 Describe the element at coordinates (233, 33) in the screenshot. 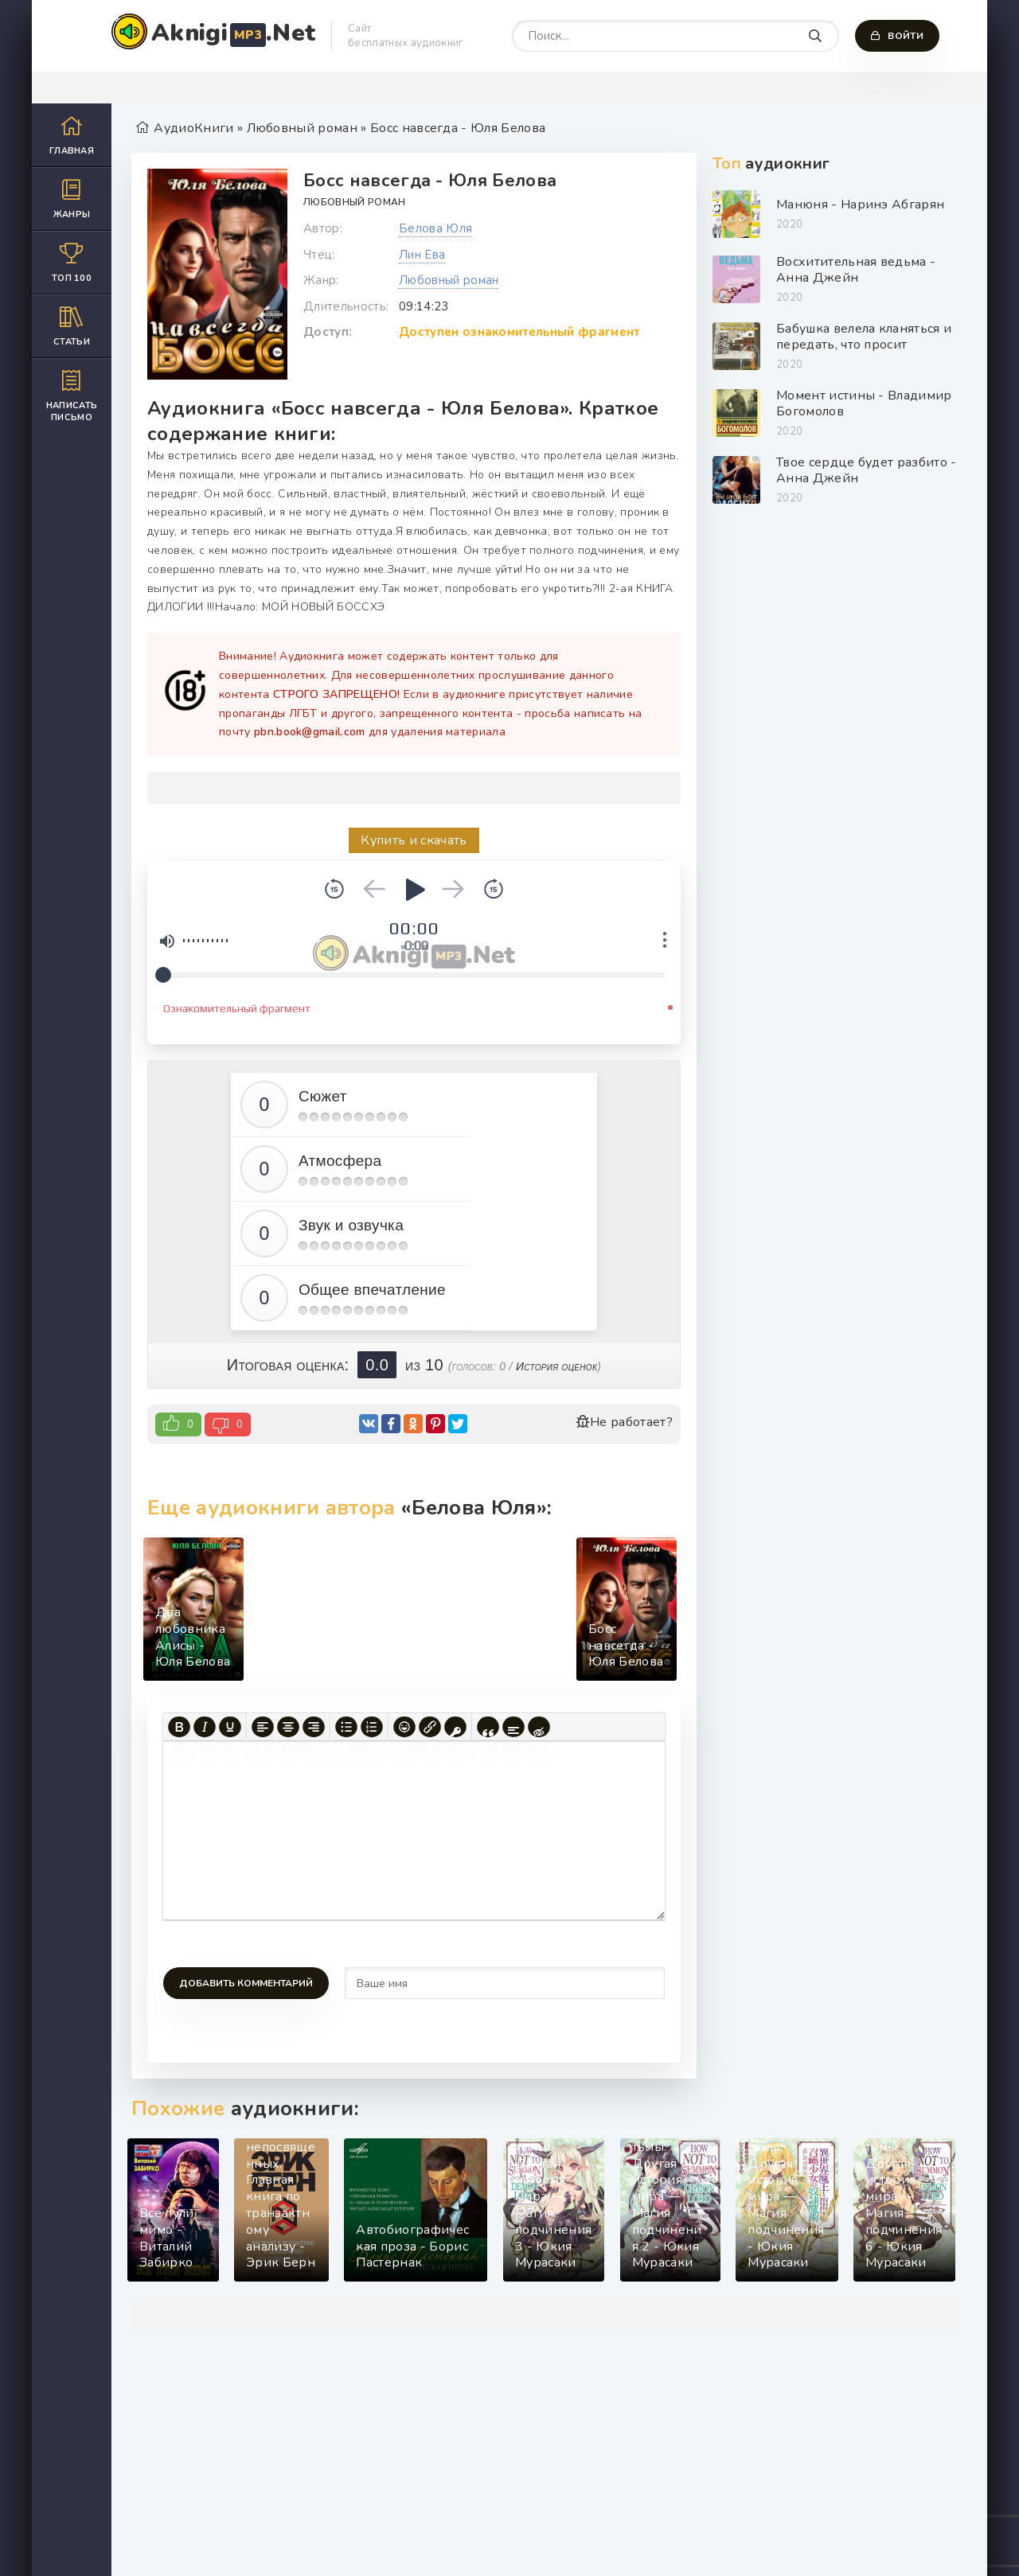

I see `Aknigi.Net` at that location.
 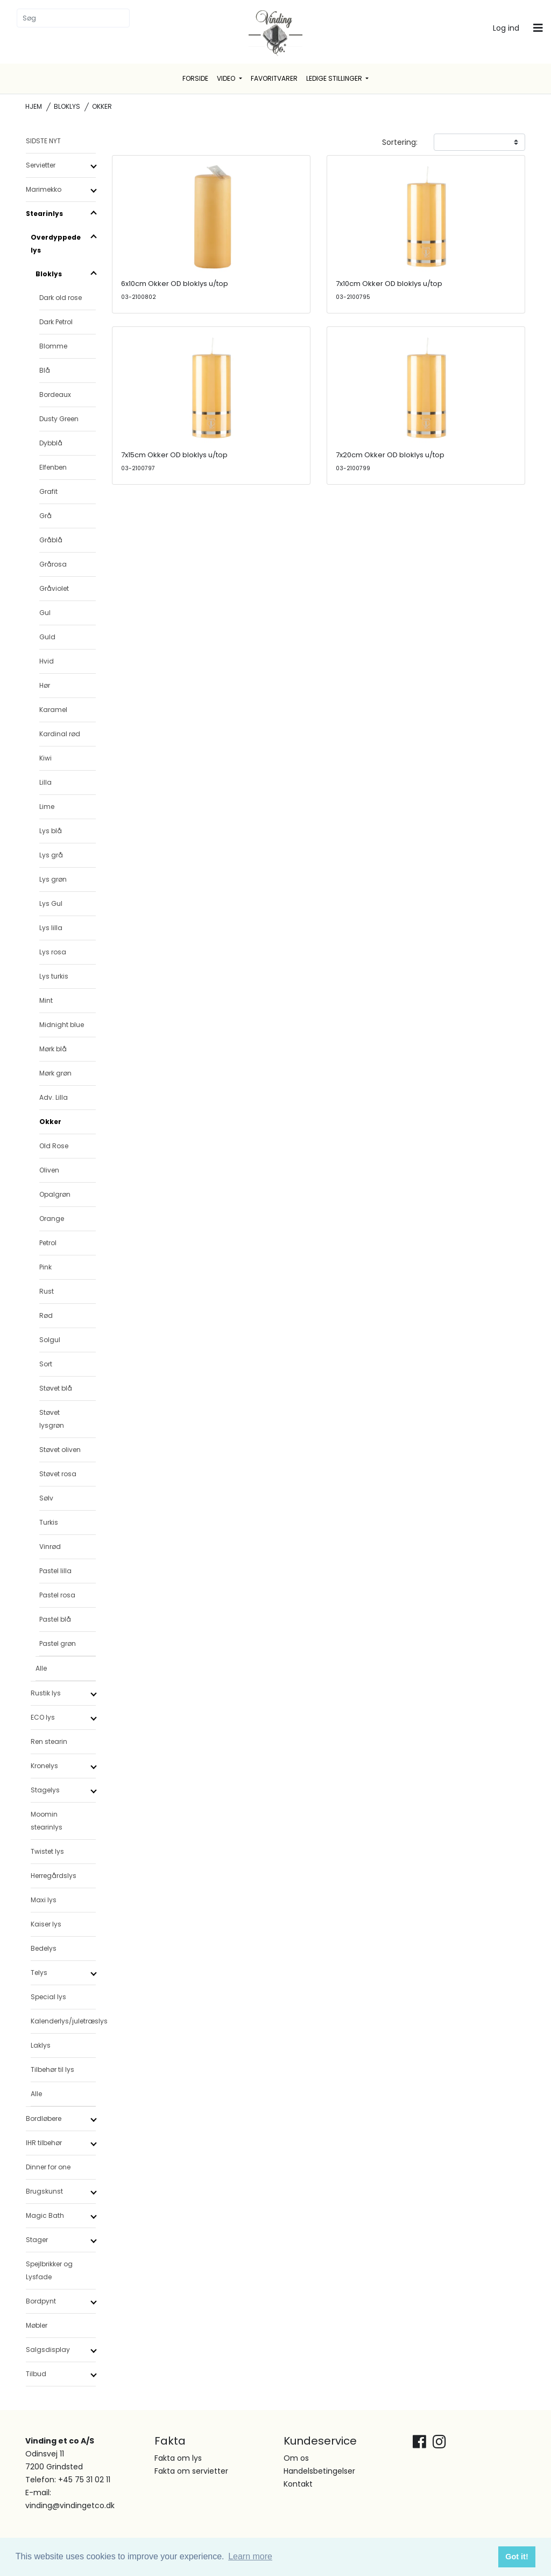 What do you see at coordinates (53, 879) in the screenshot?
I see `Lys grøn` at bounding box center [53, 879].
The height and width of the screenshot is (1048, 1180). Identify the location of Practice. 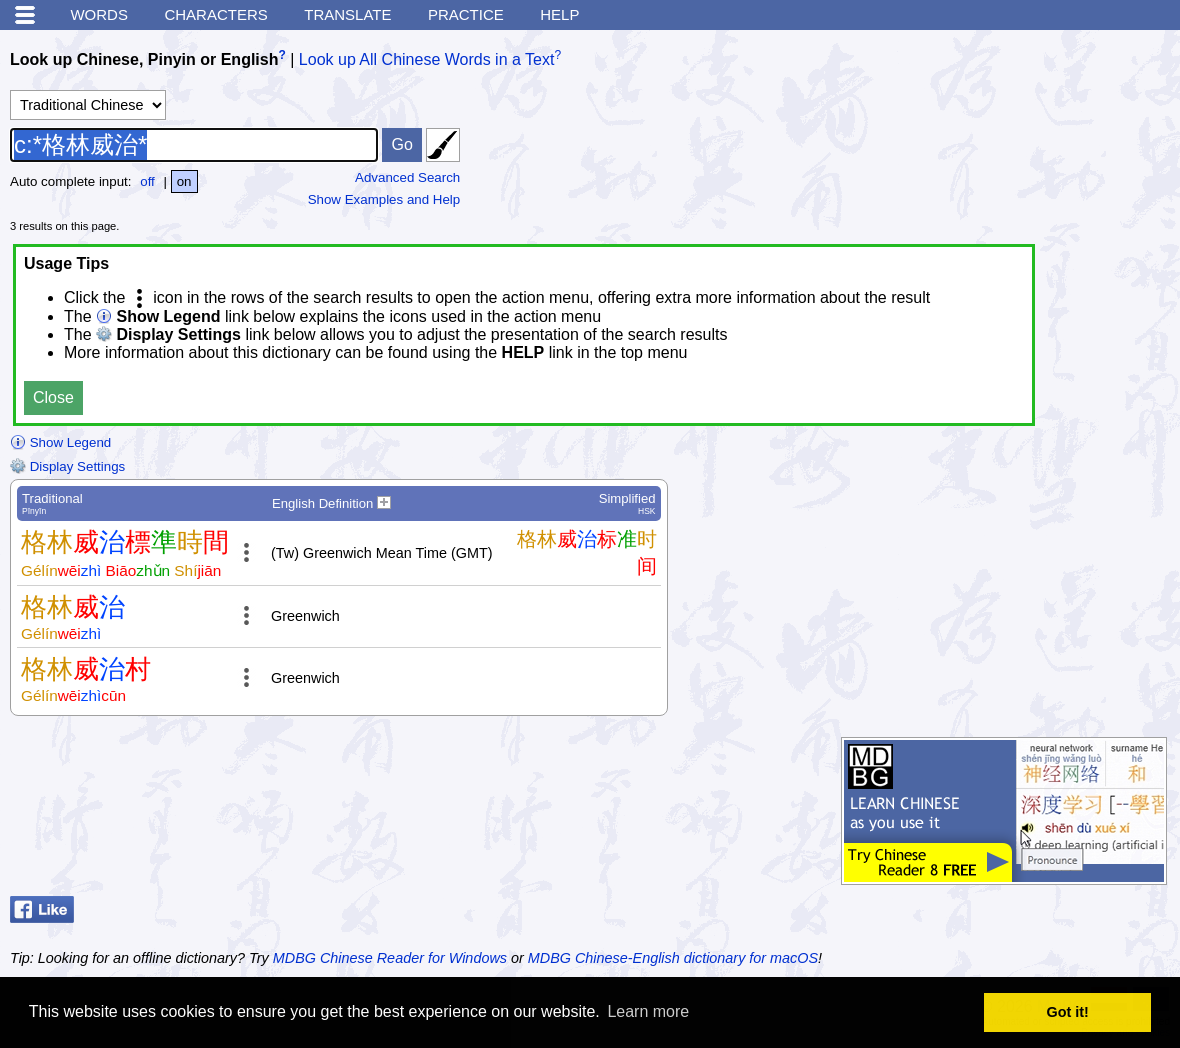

= Problem statement =
Retype the entries above word for word, minus any images.

= Response area =
 Describe the element at coordinates (233, 33) in the screenshot. 

I see `Aknigi.Net` at that location.
  What do you see at coordinates (53, 879) in the screenshot?
I see `Lys grøn` at bounding box center [53, 879].
The height and width of the screenshot is (1048, 1180). Identify the location of Practice. 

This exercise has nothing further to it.